Guardino was arrested in Wilmington on Sept. 12 for violating federal law when she joined thousands of protesters surrounding the Capitol as Congress was certifying the 2020 election results. The insurrection, led by those protesting Trump’s reelection loss, disrupted the count and resulted in 174 injuries to police, five of whom died on Jan. 6 or in the days and weeks immediately after.  

The investigation was aided by the FBI, which obtained video footage Guardino entering the Capitol building through a busted window. Guardino confirmed her identity in some of the images presented to her in an August 2023 interview with the FBI.

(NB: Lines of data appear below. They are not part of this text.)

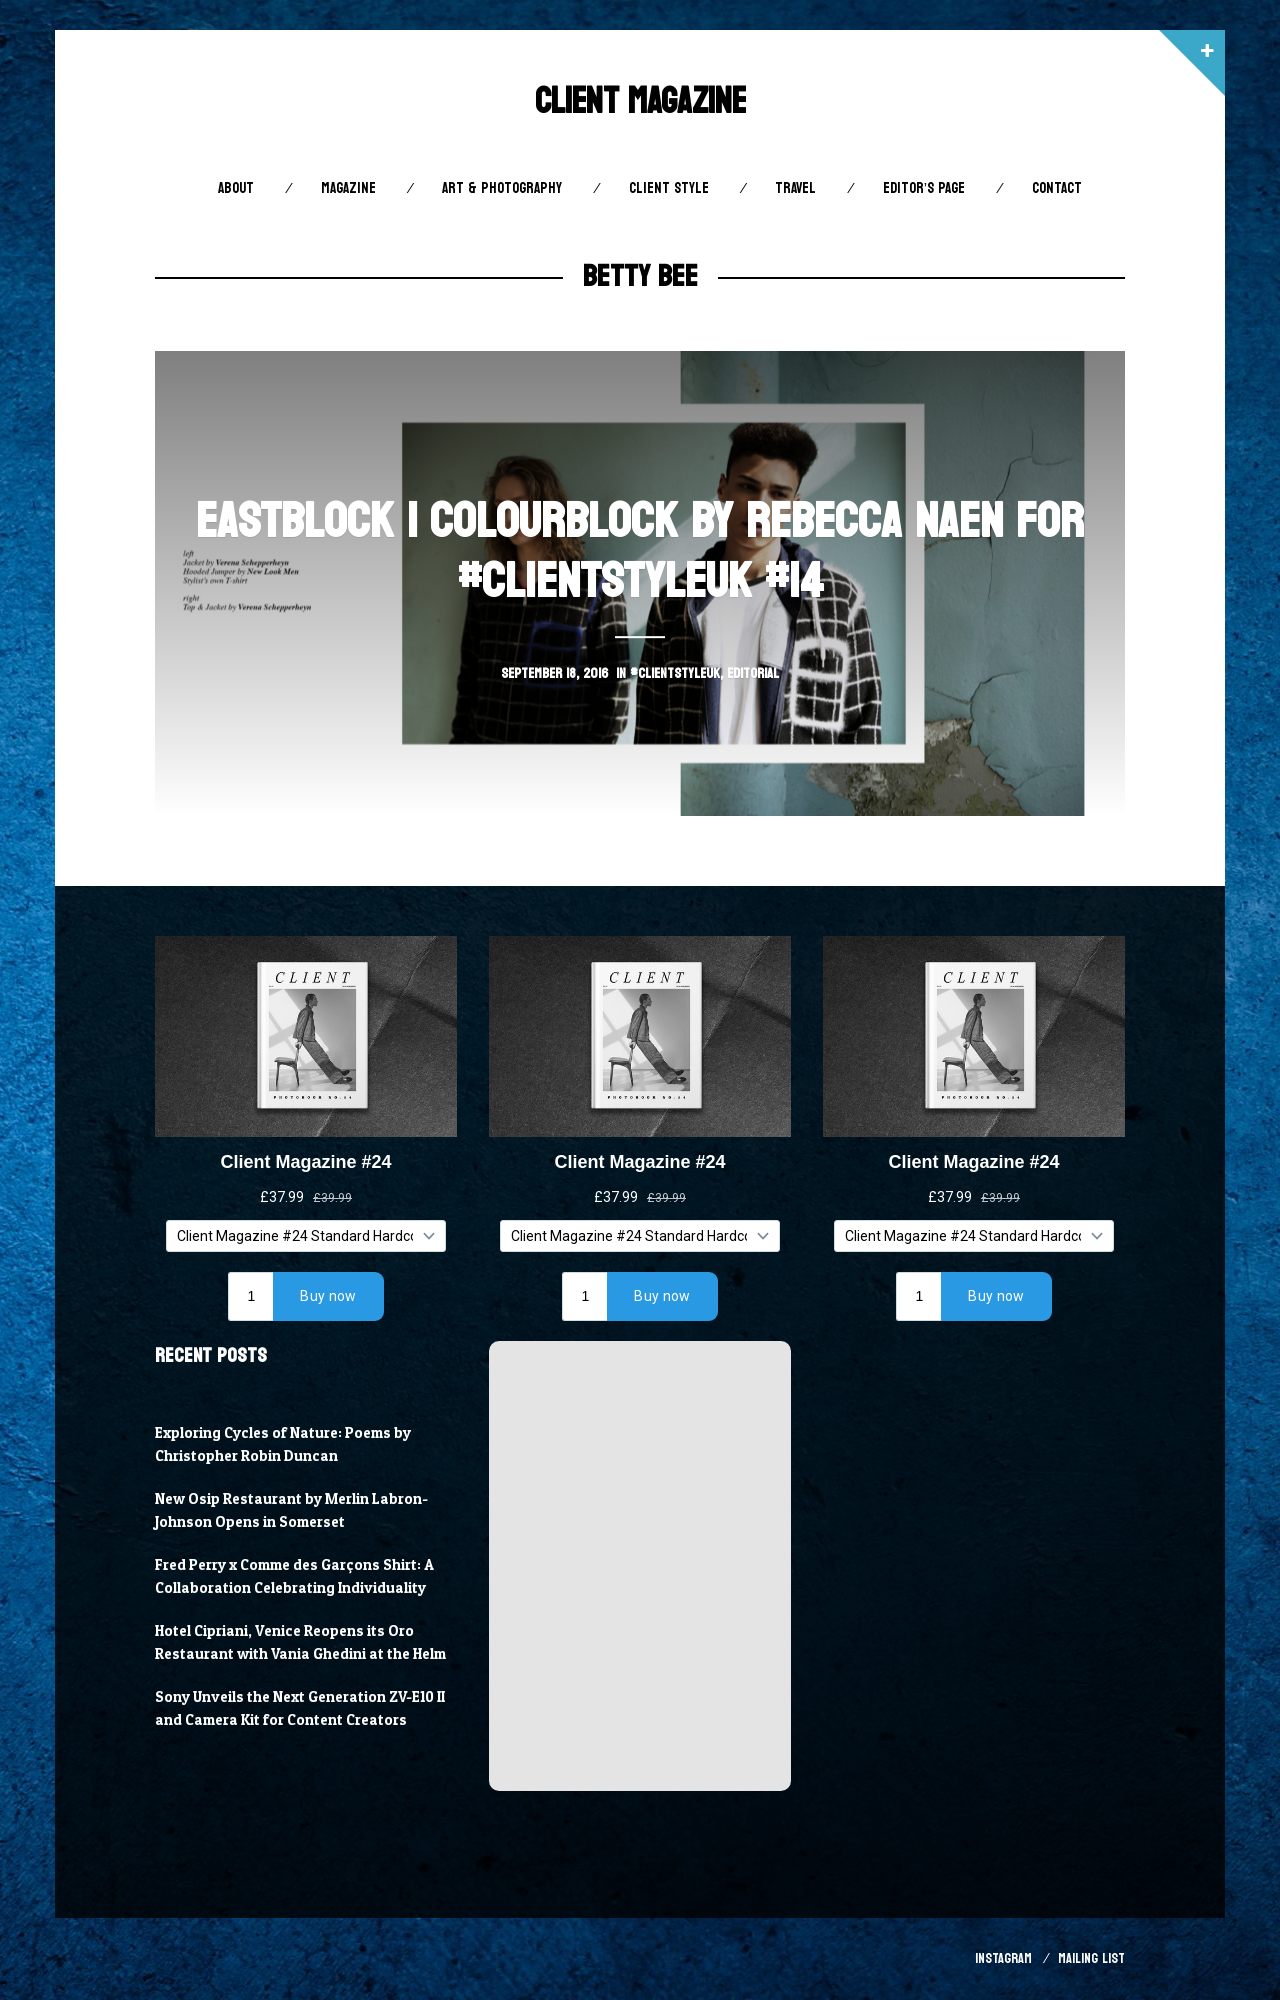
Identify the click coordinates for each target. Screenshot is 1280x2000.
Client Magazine (640, 101)
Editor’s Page (924, 188)
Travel (795, 188)
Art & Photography (502, 188)
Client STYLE (669, 188)
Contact (1057, 188)
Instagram (1003, 1958)
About (236, 188)
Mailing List (1091, 1958)
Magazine (348, 188)
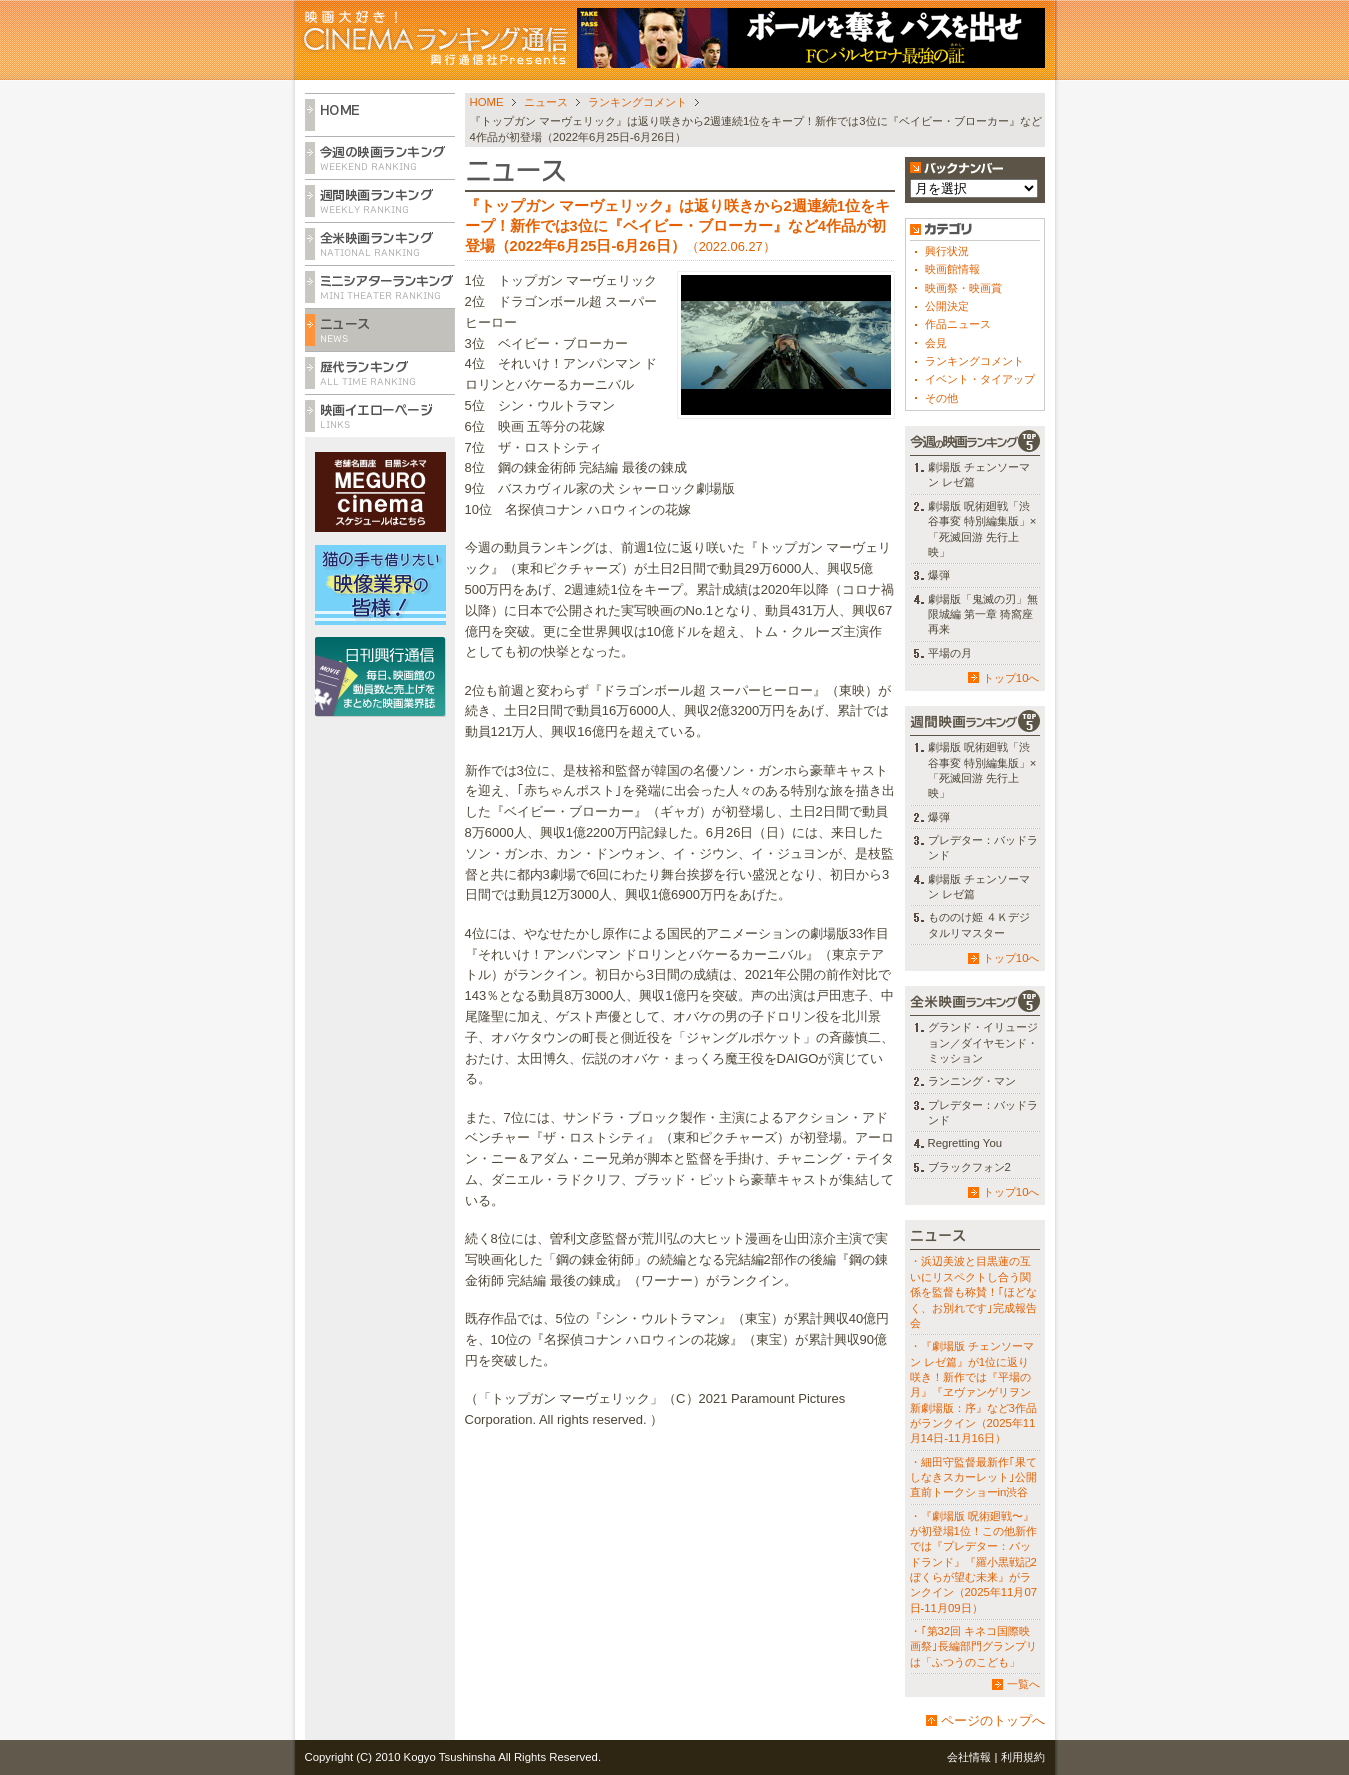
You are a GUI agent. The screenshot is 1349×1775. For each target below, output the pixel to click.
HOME (487, 102)
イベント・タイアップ (980, 379)
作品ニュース (958, 324)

Guardino was charged with:

  • knowingly entering and remaining in the U.S. Capitol, in violation of 18 U.S.C. § 1752(a)(1)
  • knowingly, and with intent to impede and disrupt the orderly conduct of official functions, engaging in disorderly and disruptive conduct in the Capitol, and actually so impeding those functions, in violation of 18 U.S.C. § 1752(a)(2)
  • willfully and knowingly engaging in disorderly and disruptive conduct in the Capitol with the intent to impede, disrupt, and disturb the orderly conduct of Congress, in violation of 40 U.S.C. § 5104(e)(2)(D)
  • willfully and knowingly parading, demonstrating, and picketing in a Capitol building, in violation of 40 U.S.C. § 5104(e)(2)(G)

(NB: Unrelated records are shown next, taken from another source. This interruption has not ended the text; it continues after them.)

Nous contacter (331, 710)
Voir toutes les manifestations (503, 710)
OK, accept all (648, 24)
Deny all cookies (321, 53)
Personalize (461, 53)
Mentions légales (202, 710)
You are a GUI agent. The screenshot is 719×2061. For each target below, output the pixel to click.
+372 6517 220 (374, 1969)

Though each charge was dismissed, Judge Howell did so “without prejudice,” which essenitally means the charges could be brought against Guardino again in the future.

Howell said a dismissal with prejudice, as requested by federal prosecutors, “would be improper here, particularly given the strength of the evidence supporting the defendant’s illegal entry into the Capitol building, which evidence provides ample basis for criminal prosecution.”

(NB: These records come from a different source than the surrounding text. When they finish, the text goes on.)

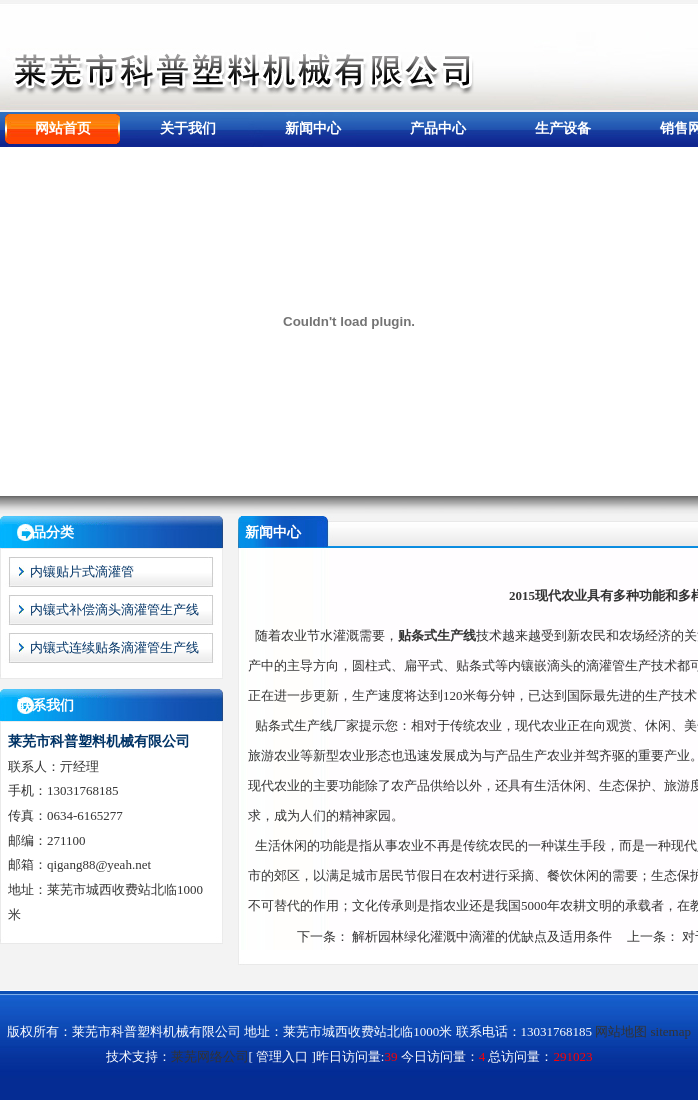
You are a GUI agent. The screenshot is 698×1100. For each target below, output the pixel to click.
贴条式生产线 (437, 635)
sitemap (671, 1031)
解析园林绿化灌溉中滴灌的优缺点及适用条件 (482, 936)
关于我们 (188, 128)
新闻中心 (313, 128)
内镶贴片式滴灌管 (82, 571)
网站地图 (621, 1031)
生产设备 (563, 128)
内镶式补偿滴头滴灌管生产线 (114, 609)
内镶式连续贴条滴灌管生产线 (114, 647)
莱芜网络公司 (210, 1056)
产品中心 (438, 128)
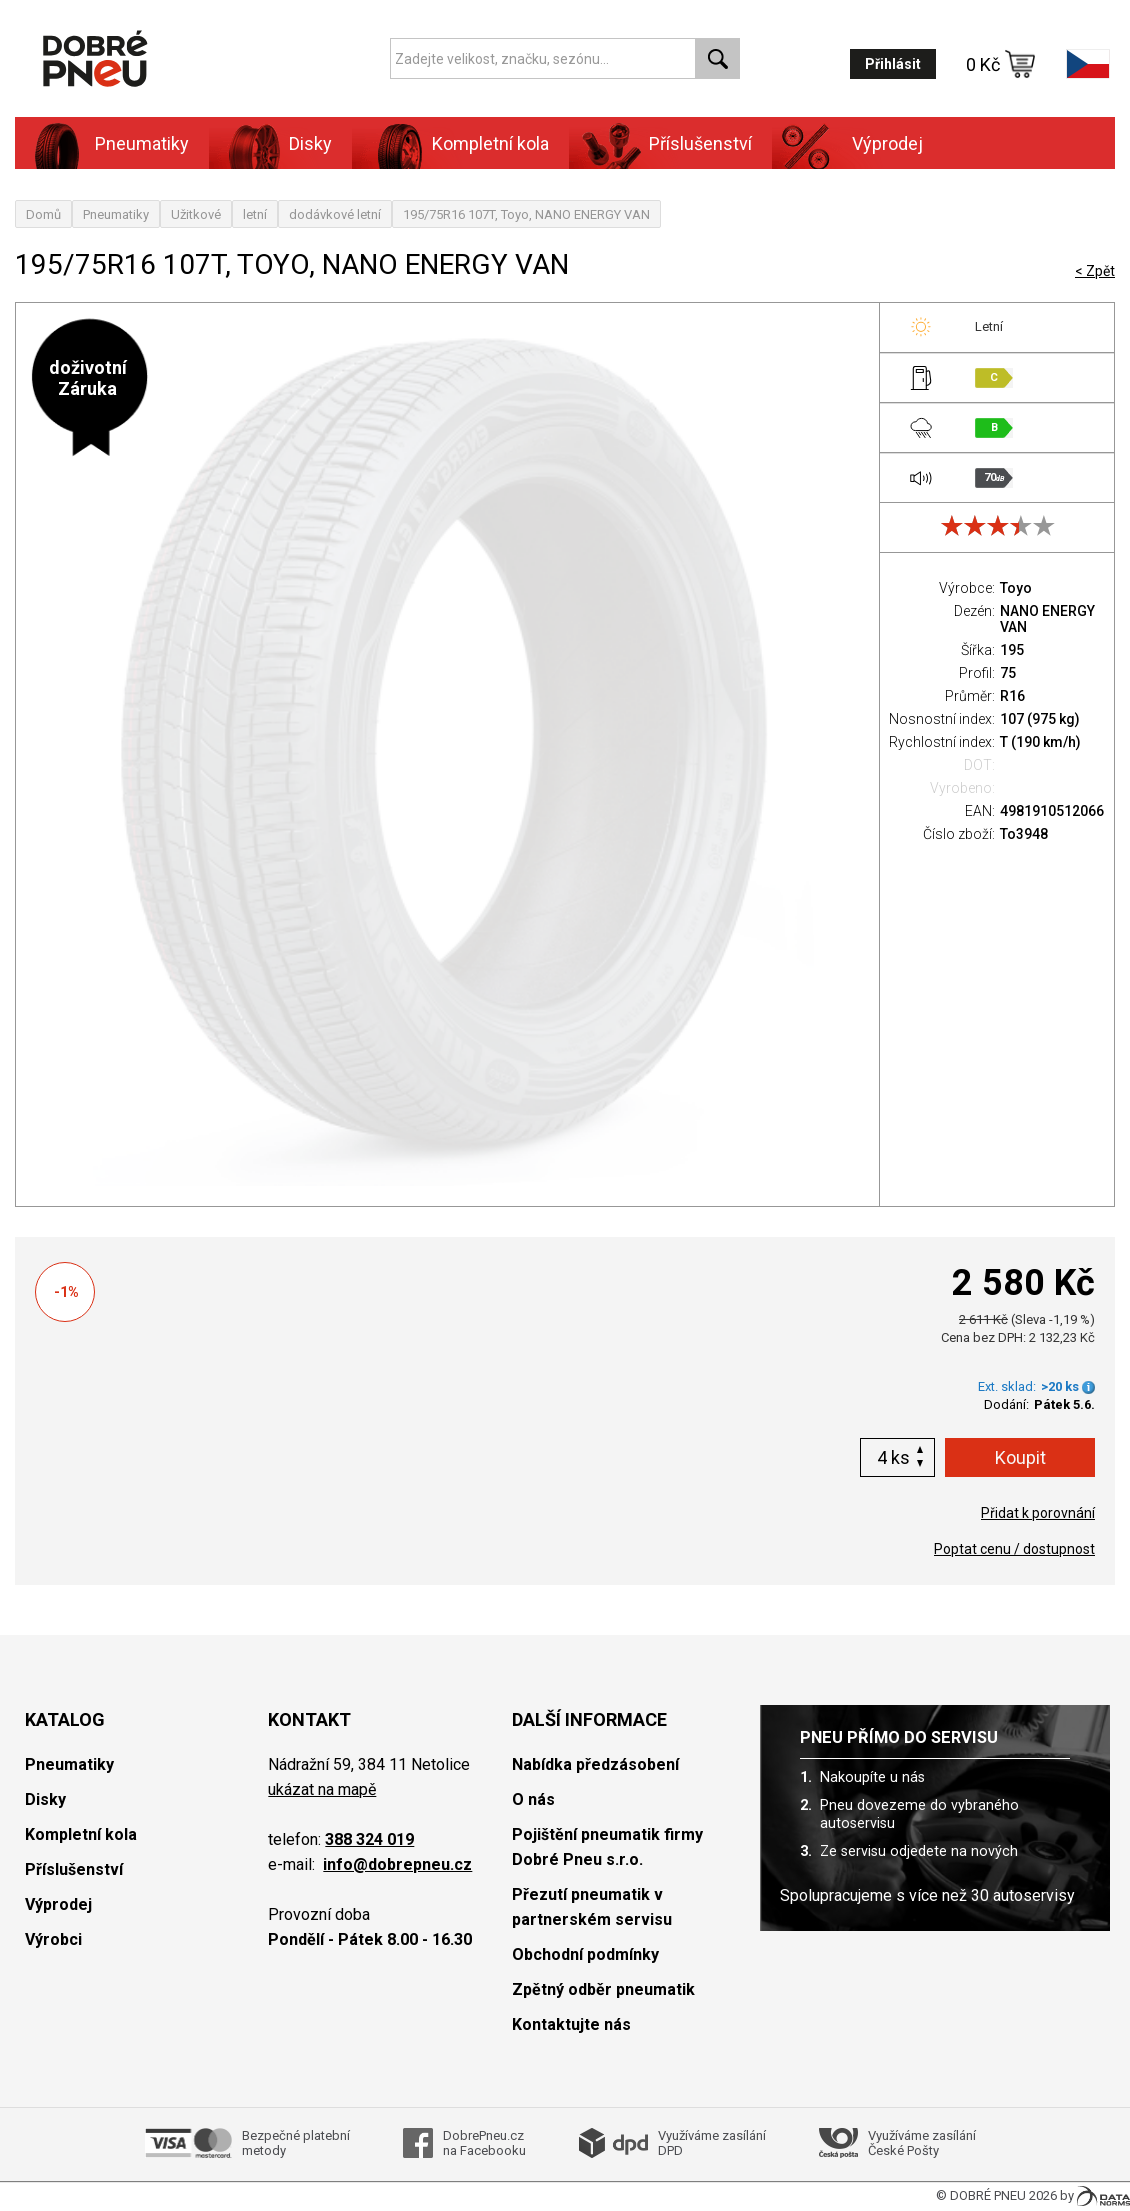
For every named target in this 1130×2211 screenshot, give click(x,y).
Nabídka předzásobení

Howell indicated her disagreement with the argument made by the prosecutors in their motion and the assertions made in Turmp’s executive order, on which the motion is based.

“The government’s cursory motion provides no factual basis for dismissal,” Howell wrote in her ruling.

She writes the government’s single paragraph justification for dismissal only cites Trump’s executive order (as opposed to, say, other court cases).

Additionally, the order justifies dismissing Jan. 6 participants’ charges as remedying a “grave national injustice that has been perpetrated upon the American people over the last four years and begins a process of national reconciliation.”

Howell states no national injustice has occurred and no national reconciliation can occur when “sore losers” get let off the hook and praised for disrupting government proceedings. That leads people to believe they can get away with future lawless conduct, Howell asserts.

“This Court cannot let stand the revisionist myth relayed in this presidential pronouncement,” Howell said.

However, the judge acknowledged the D.C. circuit has mandated a district court has no power to deny a prosecutor’s dismissal request “based on a disagreement with the prosecution’s exercise of charging authority.”

Essentially, Howell’s hands are tied on the matter.

Due to Trump’s order, Guardino will now join the hundreds of people now free of charges or judicial sentences, some of which have since committed other crimes.

A North Carolina man who was set free from prison after assaulting a police officer on Jan. 6 is now facing child sexual assault and child pornography charges involving two young girls in his family, one prepubescent and one under the age of 12. A Texas man pardoned and released from prison under is now wanted by authorities on a 2016 charge of soliciting a minor online.

An Indiana man was fatally shot by police after resisting arrest and starting an “altercation” with an officer.